== What is needed ==
Each line from the start of the records through the line containing "SEPTEMBRE 2020" is to be transcribed exactly, and no other line is to be included.

== Dataset extract ==
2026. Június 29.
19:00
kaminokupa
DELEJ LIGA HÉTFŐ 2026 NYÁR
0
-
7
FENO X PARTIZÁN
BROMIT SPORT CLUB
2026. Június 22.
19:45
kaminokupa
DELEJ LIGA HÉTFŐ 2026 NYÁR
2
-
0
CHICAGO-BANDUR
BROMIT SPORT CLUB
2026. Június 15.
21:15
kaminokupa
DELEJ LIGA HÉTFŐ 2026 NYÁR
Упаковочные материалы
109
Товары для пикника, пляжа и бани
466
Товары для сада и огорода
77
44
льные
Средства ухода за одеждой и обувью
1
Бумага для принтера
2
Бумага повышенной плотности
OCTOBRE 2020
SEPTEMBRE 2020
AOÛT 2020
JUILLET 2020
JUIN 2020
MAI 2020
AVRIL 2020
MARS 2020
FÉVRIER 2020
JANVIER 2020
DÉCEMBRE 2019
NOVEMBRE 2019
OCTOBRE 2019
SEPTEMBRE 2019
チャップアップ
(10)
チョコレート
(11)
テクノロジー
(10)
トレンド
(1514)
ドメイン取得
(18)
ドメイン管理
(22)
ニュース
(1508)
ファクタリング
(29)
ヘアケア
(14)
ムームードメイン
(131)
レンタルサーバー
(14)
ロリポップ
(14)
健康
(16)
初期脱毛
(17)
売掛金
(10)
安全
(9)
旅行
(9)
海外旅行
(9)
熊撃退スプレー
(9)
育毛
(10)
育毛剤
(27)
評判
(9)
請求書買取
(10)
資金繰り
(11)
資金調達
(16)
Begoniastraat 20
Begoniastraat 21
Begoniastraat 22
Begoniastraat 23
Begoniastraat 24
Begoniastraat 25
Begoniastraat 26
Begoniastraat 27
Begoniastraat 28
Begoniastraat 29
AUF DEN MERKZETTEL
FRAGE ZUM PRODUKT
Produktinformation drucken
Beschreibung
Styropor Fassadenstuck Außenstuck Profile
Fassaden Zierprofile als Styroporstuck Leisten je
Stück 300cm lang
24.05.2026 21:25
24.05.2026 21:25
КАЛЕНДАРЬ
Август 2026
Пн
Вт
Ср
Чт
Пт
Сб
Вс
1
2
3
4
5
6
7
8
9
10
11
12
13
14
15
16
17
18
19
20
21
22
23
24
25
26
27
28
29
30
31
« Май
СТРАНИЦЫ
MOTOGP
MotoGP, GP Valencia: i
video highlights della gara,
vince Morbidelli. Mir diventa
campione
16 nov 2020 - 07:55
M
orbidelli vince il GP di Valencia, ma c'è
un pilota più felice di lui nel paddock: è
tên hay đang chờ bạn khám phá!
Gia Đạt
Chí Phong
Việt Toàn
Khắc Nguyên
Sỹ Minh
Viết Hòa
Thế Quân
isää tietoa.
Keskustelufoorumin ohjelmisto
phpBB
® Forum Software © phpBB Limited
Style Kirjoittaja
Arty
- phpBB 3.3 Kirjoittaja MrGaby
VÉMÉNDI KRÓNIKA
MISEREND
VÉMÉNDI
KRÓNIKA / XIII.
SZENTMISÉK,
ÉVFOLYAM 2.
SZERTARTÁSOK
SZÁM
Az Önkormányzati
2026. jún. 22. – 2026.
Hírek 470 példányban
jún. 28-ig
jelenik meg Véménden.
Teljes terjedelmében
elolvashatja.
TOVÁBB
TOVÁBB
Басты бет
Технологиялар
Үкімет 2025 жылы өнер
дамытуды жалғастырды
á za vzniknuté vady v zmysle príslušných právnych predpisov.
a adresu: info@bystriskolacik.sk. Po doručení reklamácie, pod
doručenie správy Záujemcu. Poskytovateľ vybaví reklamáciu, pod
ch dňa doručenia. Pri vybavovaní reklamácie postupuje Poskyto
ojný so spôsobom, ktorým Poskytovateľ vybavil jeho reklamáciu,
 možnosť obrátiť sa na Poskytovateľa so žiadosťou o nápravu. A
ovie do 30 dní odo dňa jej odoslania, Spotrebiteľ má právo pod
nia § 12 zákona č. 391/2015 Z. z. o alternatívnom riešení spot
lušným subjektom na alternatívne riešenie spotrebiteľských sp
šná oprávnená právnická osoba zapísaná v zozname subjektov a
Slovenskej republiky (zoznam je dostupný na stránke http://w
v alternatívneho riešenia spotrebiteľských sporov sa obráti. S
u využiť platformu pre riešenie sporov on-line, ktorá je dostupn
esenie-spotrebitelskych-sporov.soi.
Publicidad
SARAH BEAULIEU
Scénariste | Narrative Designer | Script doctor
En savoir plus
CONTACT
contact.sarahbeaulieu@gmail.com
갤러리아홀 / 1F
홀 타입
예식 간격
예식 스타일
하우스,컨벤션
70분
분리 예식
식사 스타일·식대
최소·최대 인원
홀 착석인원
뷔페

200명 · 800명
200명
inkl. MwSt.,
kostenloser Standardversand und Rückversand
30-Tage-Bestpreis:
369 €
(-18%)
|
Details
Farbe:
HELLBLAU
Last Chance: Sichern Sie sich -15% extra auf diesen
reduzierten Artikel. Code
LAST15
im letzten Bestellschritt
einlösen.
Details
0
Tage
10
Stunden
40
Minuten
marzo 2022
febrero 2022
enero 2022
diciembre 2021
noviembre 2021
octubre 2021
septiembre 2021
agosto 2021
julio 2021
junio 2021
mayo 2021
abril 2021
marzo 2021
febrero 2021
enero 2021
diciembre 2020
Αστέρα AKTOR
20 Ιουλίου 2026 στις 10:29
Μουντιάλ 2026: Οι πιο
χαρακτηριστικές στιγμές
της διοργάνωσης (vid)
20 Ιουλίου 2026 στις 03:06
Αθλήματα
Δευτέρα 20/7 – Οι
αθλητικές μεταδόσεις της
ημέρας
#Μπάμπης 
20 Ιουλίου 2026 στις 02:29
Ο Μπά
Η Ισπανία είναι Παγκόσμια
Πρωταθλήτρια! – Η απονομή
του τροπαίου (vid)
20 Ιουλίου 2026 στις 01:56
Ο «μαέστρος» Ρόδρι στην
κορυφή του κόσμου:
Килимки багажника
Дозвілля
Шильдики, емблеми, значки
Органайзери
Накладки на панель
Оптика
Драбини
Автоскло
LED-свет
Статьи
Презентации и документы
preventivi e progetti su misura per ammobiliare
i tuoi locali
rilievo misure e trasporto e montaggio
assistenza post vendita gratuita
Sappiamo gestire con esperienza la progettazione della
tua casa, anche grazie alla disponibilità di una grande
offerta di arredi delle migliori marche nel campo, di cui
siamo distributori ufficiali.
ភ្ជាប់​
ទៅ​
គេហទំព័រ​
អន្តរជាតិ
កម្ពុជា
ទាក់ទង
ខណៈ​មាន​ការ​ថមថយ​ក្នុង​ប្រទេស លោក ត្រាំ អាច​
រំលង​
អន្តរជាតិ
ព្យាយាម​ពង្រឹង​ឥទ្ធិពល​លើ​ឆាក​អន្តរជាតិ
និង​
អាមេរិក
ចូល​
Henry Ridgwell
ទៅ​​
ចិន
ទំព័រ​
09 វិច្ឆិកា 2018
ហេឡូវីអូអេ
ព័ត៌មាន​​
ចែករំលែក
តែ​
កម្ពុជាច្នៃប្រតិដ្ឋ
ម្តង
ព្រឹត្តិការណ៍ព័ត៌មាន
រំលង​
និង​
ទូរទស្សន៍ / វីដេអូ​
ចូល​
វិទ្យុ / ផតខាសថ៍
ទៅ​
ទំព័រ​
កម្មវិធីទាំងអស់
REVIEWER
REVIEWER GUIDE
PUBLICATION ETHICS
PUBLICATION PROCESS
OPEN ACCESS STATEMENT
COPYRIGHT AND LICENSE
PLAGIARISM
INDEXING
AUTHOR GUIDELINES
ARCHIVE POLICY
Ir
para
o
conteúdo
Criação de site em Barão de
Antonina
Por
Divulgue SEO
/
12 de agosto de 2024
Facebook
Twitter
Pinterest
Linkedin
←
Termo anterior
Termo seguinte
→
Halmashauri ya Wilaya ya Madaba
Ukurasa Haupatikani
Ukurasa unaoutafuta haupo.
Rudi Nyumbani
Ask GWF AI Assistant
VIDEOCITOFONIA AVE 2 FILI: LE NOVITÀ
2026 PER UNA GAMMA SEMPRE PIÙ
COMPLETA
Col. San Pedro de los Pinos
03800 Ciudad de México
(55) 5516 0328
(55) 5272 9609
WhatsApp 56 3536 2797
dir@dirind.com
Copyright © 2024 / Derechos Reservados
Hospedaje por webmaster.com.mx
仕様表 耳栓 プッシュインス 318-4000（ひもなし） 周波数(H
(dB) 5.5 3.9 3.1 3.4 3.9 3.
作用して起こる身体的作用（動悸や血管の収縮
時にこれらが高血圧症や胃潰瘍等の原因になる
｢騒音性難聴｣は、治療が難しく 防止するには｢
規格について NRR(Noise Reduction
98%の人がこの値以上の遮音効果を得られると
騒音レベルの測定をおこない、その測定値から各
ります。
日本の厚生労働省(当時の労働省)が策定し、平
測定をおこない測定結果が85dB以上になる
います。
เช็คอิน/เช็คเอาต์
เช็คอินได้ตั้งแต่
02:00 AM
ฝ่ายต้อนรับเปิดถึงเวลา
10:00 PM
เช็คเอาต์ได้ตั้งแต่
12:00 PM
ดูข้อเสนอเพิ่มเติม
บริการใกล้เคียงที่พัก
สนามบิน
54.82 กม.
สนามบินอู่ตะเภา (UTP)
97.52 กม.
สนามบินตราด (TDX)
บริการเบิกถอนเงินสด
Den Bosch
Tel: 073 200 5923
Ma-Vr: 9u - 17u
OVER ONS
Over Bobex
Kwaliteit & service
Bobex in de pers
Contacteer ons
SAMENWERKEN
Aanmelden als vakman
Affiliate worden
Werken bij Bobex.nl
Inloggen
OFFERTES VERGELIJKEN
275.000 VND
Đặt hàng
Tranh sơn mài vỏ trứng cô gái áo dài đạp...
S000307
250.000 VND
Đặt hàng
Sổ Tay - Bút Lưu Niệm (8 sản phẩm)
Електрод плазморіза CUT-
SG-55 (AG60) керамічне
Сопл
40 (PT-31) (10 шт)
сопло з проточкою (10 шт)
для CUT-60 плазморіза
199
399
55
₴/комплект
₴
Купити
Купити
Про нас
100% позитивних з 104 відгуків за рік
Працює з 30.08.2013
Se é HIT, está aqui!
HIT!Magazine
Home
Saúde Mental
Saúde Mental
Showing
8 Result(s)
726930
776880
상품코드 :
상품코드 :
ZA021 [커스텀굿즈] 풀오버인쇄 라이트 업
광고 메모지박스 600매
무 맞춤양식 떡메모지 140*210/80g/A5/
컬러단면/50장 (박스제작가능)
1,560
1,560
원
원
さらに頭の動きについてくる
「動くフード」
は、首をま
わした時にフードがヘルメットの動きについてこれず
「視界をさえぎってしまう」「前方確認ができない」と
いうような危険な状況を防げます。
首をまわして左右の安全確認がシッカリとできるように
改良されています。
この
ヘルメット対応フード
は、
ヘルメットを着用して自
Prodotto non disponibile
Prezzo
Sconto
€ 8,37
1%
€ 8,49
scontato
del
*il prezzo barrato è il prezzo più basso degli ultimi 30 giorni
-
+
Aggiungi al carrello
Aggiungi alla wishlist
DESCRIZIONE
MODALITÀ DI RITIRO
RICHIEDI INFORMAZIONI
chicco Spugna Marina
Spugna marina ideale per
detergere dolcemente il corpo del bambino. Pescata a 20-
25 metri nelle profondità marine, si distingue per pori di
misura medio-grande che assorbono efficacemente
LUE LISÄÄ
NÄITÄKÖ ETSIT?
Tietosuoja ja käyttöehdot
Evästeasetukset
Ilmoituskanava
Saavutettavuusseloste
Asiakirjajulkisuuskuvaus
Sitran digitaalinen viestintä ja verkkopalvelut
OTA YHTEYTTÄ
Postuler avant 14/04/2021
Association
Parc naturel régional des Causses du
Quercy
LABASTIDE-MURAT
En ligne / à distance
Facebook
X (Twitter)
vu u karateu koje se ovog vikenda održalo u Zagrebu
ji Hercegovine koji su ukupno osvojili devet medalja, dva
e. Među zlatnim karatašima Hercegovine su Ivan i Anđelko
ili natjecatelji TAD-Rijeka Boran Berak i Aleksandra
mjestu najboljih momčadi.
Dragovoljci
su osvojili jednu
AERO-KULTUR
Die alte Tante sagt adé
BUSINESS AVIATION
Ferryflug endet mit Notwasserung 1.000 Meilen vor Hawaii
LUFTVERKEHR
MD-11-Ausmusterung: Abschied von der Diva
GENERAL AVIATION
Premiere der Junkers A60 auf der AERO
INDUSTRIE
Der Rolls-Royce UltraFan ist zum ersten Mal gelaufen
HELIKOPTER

== Solution for this task ==
2026. Június 29.
19:00
kaminokupa
DELEJ LIGA HÉTFŐ 2026 NYÁR
0
-
7
FENO X PARTIZÁN
BROMIT SPORT CLUB
2026. Június 22.
19:45
kaminokupa
DELEJ LIGA HÉTFŐ 2026 NYÁR
2
-
0
CHICAGO-BANDUR
BROMIT SPORT CLUB
2026. Június 15.
21:15
kaminokupa
DELEJ LIGA HÉTFŐ 2026 NYÁR
Упаковочные материалы
109
Товары для пикника, пляжа и бани
466
Товары для сада и огорода
77
44
льные
Средства ухода за одеждой и обувью
1
Бумага для принтера
2
Бумага повышенной плотности
OCTOBRE 2020
SEPTEMBRE 2020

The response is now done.